__WHAT IS NEEDED__:
Write out the records beneath this line exactly as they appear, minus any images.

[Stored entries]

○ ○ ○ ○

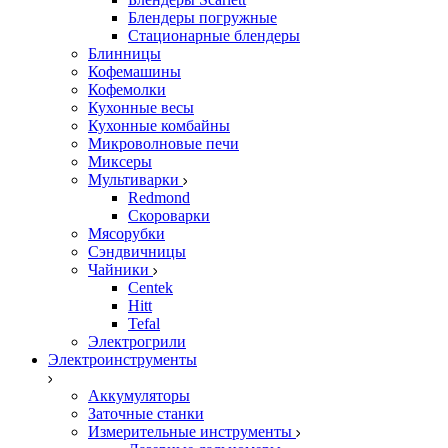
Блендеры погружные
Стационарные блендеры
Блинницы
Кофемашины
Кофемолки
Кухонные весы
Кухонные комбайны
Микроволновые печи
Миксеры
Мультиварки
Redmond
Скороварки
Мясорубки
Сэндвичницы
Чайники
Centek
Hitt
Tefal
Электрогрили
Электроинструменты
Аккумуляторы
Заточные станки
Измерительные инструменты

○ ○ ○ ○

__SOLUTION TO THIS EXERCISE__:
Блендеры погружные
Стационарные блендеры
Блинницы
Кофемашины
Кофемолки
Кухонные весы
Кухонные комбайны
Микроволновые печи
Миксеры
Мультиварки
Redmond
Скороварки
Мясорубки
Сэндвичницы
Чайники
Centek
Hitt
Tefal
Электрогрили
Электроинструменты
Аккумуляторы
Заточные станки
Измерительные инструменты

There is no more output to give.